In an HDR grade, you can do this instead: Make sure you're in a linear color space and 32 bit floating point in After Effects. Apply the "Exposure" filter. Set Exposure to a value that gives you enough detail in the shadows. You will now have blown out highlights, but don't worry, it's all part of the plan. Next, export the video while setting a Rec2020 PQ color profile for the export. After Effects will automatically convert the blown out highlights (which aren't really blown out) into the correct HDR values. You don't even need an HDR display to do this. Great!
And here's where all this information comes in super handy too: In order to make a proper HDR encode that is compatible and works, you need to supply metadata. Most importantly, the peak brightness. This value doesn't affect the image per se, rather it gives TVs a hint on how to remap superbright values if they cannot reach the brightness of the content. Normally you would just have to guess some random value. If you guess too low, you may end up with clipped highlights, because the TV doesn't take them into account when tonemapping. If you guess too high, your image will end up too dark after tonemapping because the TV tries to take into account a very high peak brightness that is never actually reached.

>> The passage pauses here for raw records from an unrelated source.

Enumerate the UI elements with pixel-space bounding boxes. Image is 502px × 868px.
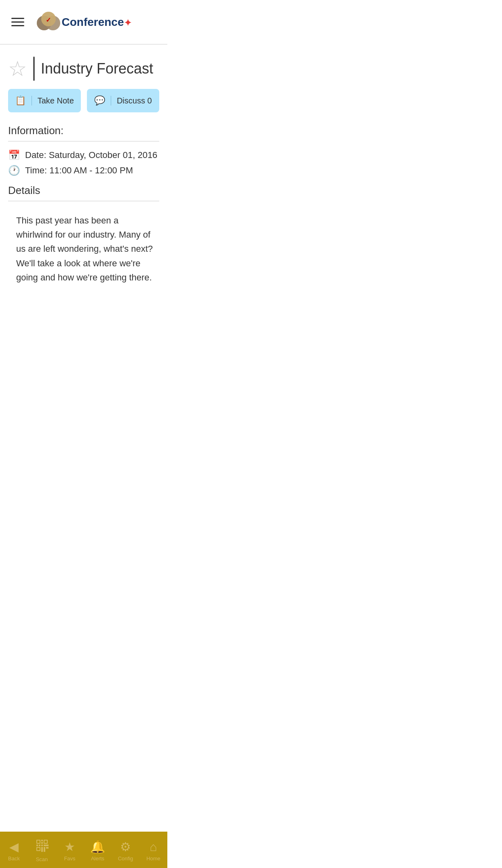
- time-info-item: 🕐 Time: 11:00 AM - 12:00 PM: [8, 165, 159, 176]
- details-header: Details: [8, 184, 159, 201]
- take-note-button[interactable]: 📋 Take Note: [8, 89, 81, 112]
- information-header: Information:: [8, 124, 159, 141]
- date-info-item: 📅 Date: Saturday, October 01, 2016: [8, 150, 159, 161]
- action-buttons-row: 📋 Take Note 💬 Discuss 0: [8, 89, 159, 112]
- note-icon: 📋: [15, 95, 26, 106]
- hamburger-line: [11, 25, 24, 26]
- app-header: ✓ Conference✦: [0, 0, 167, 44]
- hamburger-line: [11, 21, 24, 23]
- information-section: Information: 📅 Date: Saturday, October 0…: [8, 124, 159, 176]
- button-divider: [32, 96, 32, 105]
- session-title-row: ☆ Industry Forecast: [8, 57, 159, 81]
- app-logo-icon: ✓: [35, 9, 61, 35]
- hamburger-menu-button[interactable]: [8, 15, 27, 29]
- calendar-icon: 📅: [8, 150, 20, 161]
- title-divider: [33, 57, 35, 81]
- discuss-icon: 💬: [94, 95, 105, 106]
- hamburger-line: [11, 18, 24, 19]
- session-title: Industry Forecast: [41, 60, 153, 77]
- details-section: Details This past year has been a whirlw…: [8, 184, 159, 289]
- discuss-button[interactable]: 💬 Discuss 0: [87, 89, 160, 112]
- logo-area: ✓ Conference✦: [27, 9, 139, 35]
- clock-icon: 🕐: [8, 165, 20, 176]
- details-body-text: This past year has been a whirlwind for …: [8, 209, 159, 289]
- app-title: Conference✦: [61, 16, 131, 29]
- take-note-label: Take Note: [38, 96, 74, 105]
- favorite-star-icon[interactable]: ☆: [8, 58, 27, 79]
- app-title-star: ✦: [124, 18, 131, 28]
- time-text: Time: 11:00 AM - 12:00 PM: [25, 165, 133, 176]
- main-content: ☆ Industry Forecast 📋 Take Note 💬 Discus…: [0, 44, 167, 297]
- svg-text:✓: ✓: [46, 17, 51, 23]
- discuss-label: Discuss 0: [117, 96, 152, 105]
- button-divider: [111, 96, 111, 105]
- date-text: Date: Saturday, October 01, 2016: [25, 150, 157, 160]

With the information we have though, we can give it the correct value. Let's say you have your linear footage in your composition without any adjustments. Now you know that the brightest possible pixel in the footage will be an intensity of 1. We also know that 1 means 100 nits. Now, if you raise Exposure by, say, 2 stops, via the Exposure effect, you get an intensity of 4 (one stop means the amount of light doubles). And we also know that an intensity of 4 equals 400 nits.
Whatever Exposure adjustment you set under the described circumstances, you can simply multiply it by 100 and get the theoretical peak brightness in nits.
So for instance:
Exposure +1 stop = 200 nits peak
Exposure +2 stops = 400 nits peak
Exposure +3 stops = 800 nits peak
Exposure +4 stops = 1600 nits peak
With the film scans I tested so far, typically a value between 2 and 3 stops seems good to me, so you get a peak brightness somewhere between 400 and 800 nits.
Which coincidentally is in the range that the new Star Wars HDR remasters reach. Many people said it wasn't "true HDR", but I disagree based on the film scans I played around with, it's a pretty believable range for 35mm content. Granted, a scan from the negative might reveal more range in theory, but you wouldn't get that kind of range in the cinema on 35mm, so it's pretty "faithful" in that aspect imo.
How can I do that fancy Python script stuff myself?
I say fancy because I'm a complete Python noob myself, but anyway, here's how I did it:
1. Install Anaconda (it's a kind of Python package/distribution or sth)
2. Run Anaconda Prompt
3. Do this:
Code:
pip install colour-science
Code:
python
Code:
import colour as colour
Code:
colour.models.eotf_ST2084(0.5)
7. Receive the corresponding nit intensity as a result.
Hope this can be useful to someone someday. I'm no expert or anything, but thought I'd share the little I figured out to demystify HDR a little.